Team building around the NFL is defined by how many long-term starters you can acquire in a given draft. These prospects might not start out of the gate. Instead, it’s primarily about projecting into the future.

Though, teams do draft for immediate need. If they can find value at that position, it’s even better. It might not be the overriding philosophy for front offices around the league. But it happens more often than teams might want to admit.

It’s in this that we check in on 15 NFL veterans who could surprisingly be benched for rookies this coming season. That includes multiple quarterbacks and a few running backs who are already looking over their shoulders.

Shon Coleman, offensive tackle, Cleveland Browns

Cleveland surprised many people by selecting offensive lineman Austin Corbett with the first pick in the second round of this year’s draft. A guard at Nevada, Corbett will kick outside for a Browns team that needs help at tackle after the retirement of future Hall of Fame left tackle Joe Thomas. At least initially, it won’t be at left tackle where the Browns exhausted a five-year, $36.5 million deal on Chris Hubbard. If Corbett does impress, this means he’ll likely start his career at right tackle. That’s where Coleman, a former third-round pick, comes into play. He started all 16 games last season, only to rank outside of the top-50 tackles in the NFL, according to Pro Football Focus metrics.
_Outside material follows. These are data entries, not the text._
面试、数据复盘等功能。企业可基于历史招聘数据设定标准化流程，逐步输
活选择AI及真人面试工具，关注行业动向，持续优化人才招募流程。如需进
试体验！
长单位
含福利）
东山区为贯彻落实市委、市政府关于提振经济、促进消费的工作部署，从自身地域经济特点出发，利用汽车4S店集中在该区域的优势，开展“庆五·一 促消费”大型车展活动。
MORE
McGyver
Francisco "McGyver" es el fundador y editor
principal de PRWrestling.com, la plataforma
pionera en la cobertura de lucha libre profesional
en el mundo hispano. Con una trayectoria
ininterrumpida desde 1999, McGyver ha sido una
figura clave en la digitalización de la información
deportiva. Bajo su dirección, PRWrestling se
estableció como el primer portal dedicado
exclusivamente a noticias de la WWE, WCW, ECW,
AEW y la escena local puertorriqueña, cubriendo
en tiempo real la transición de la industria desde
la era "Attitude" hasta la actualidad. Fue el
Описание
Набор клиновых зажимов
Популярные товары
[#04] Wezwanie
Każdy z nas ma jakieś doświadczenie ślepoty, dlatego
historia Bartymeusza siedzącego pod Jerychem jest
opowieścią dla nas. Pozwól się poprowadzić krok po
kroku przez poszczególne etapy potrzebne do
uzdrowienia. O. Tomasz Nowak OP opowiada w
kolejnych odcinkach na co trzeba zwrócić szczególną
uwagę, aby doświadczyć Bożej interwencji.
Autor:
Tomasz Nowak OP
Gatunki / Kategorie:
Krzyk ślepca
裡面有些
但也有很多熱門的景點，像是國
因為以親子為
Torrey Smith, wide receiver, Carolina Panthers

Philadelphia Eagles wide receiver Torrey Smith earned his degree from Miami (F)

Carolina didn’t spend a first-round pick on D.J. Moore for him to sit on the bench as a rookie. Just ask Cam Newton about the necessity to get more consistent receivers on the outside. Obviously, by adding Smith in a trade with Philadelphia, the Panthers began that process. But here’s a guy that caught less than 54 percent of his 67 targets in Philadelphia last season. He’s no longer a starting receiver in the NFL. That much is clear. Instead, we fully expect Smith to replaced on the depth chart by a player in Moore who the Panthers could very well decide to line up outside initially. He might only be 6-foot, but that’s misleading. Moore has the catch radius to make a name for himself as an outside receiver opposite Devin Funchess. It just makes too much sense.
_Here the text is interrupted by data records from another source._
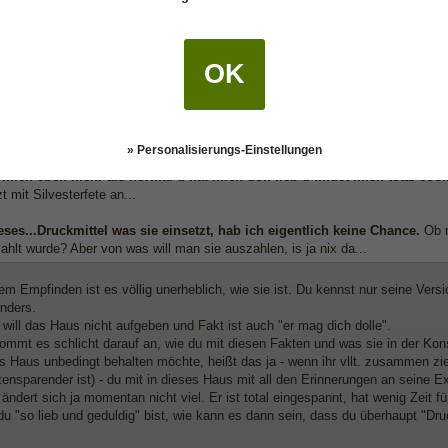
chen schrieb:
liche Problem ist folgendes.
OK
nte sonst verlangen, Verkauf das Haus, damit wird fett Gewinn erzielt u beid
r er eben ohne Haus....Und das mag er auch nicht aufgeben...
rößte Angst ist, dass ich ihn nicht mehr leiden kann wie er so schön sa
hm nichts mehr zu tun haben will.Das hab dich lieb, geht ihm gut von d
s ich sagte, dieses ich schätze dich sehr klingt wie Chef zu Angestellten da w
» Personalisierungs-Einstellungen
lte...
mich eben mehr als normal u hat mich doll lieb u findet mich total cool
zt mit Silvesterfete an...
ses...Druckmittel was sie einsetzt, hab ich eigentlich keine Chance.
Ob 
ahlt wurde? Aber von was will man sie auszahlen, is ja nix da...
 Empfinden ist es völlig unerheblich, wie sie ist. Du kennst nur seine Versio
anders.
r will das Haus nicht aufgeben und Fakt ist auch "er mag dich dolle".
kommt es schlicht darauf an, wie du mit diesen Fakten und was sie in der K
s Haus unbedingt behalten möchte, heißt das ja - wenn ihr vllt. zusammen zi
stensparender ist) - du mit in dieses Haus mit all den Erinnerungen an seine 
ändert sich ja momentan nicht viel. Er ist total eingespannt, hat wenig Zeit 
u "so lieb und geduldig" bist, wie kann es dann sein, dass du überhaupt "D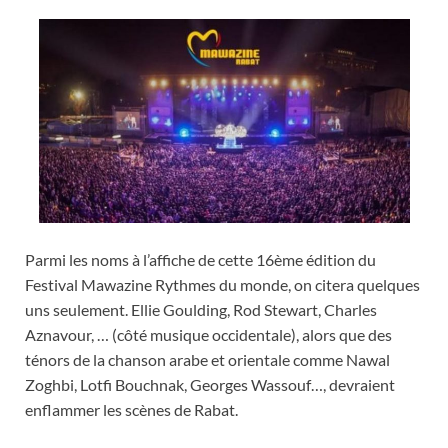
Parmi les noms à l’affiche de cette 16ème édition du
Festival Mawazine Rythmes du monde, on citera quelques
uns seulement. Ellie Goulding, Rod Stewart, Charles
Aznavour, … (côté musique occidentale), alors que des
ténors de la chanson arabe et orientale comme Nawal
Zoghbi, Lotfi Bouchnak, Georges Wassouf…, devraient
enflammer les scènes de Rabat.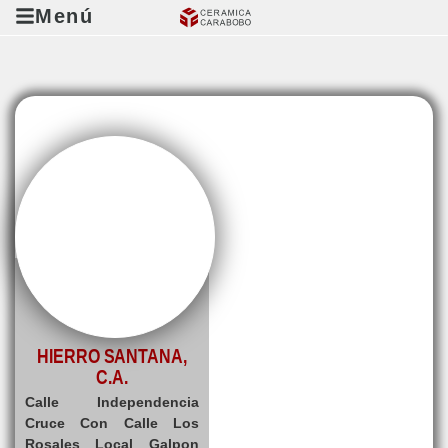
Menú
HIERRO SANTANA,
C.A.
Calle Independencia
Cruce Con Calle Los
Rosales Local Galpon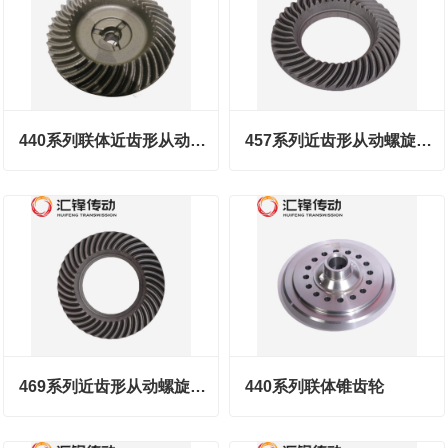
440系列联体近齿形从动螺旋锥齿轮
457系列近齿形从动螺旋锥齿轮
469系列近齿形从动螺旋锥齿轮
440系列联体锥齿轮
Samaje Perine and Rob Kelley, running backs, Washington Redskins

These two averaged a combined 3.2 yards per attempt last season. It led to a lack of balance for then quarterback Kirk Cousins. Heading into the 2018 season, Washington can’t afford to make that same mistake. New signal caller Alex Smith has always relied on a dominant running game, starting in San Francisco and over the past five seasons in Kansas City. Rookie second-round pick Derrius Guice is the only player on Washington’s roster that provides this type of upside. He would have been a top-20 pick if it weren’t for some ridiculous character concerns that were floated out there by NFL teams heading into the draft. At 5-foot-11 and 218 pounds, Guice has the size to be a three-down back. Look for him to take over the starting role out of the gate as a rookie.

Malcolm Smith, linebacker, San Francisco 49ers

All of this really depends on the Reuben Foster legal situation. Even if he is cleared of wrongdoing in the court system, the NFL could still suspend the former first-round pick. But that wouldn’t come without a protracted legal battle itself. Assuming Foster is on the field to start the 2018 season, look for rookie third-round pick Fred Warner to challenge Smith for the starting SAM linebacker position. At 6-foot-4 and 230 pounds, Warner is similar to the likes of Telvin Smith and Deion Jones as a more athletic backer. He offers considerably more upside than Smith from a pass-coverage standpoint. After signing a five-year, $25.6 million contract last March, Smith suffered a season-ending pectoral injury in camp. Look for him to potentially lose his job as early as training camp.

Abry Jones, defensive tackle, Jacksonville Jaguars

After putting up a solid season in 2016, Jones took a step back for Jacksonville last year. In fact, he’s considered the one weak link in what should be the most dominating front seven in the NFL next season. That’s why Jacksonville exhausted a first-round pick on former Florida defensvie tackle Taven Bryan. He’s a massive 6-foot-5, 291-pound mountain of a man and provides a ton more talent from a pass-rush perspective than Jones. It’s the perfect fit for both Bryan and what is a Super Bowl contending Jaguars squad.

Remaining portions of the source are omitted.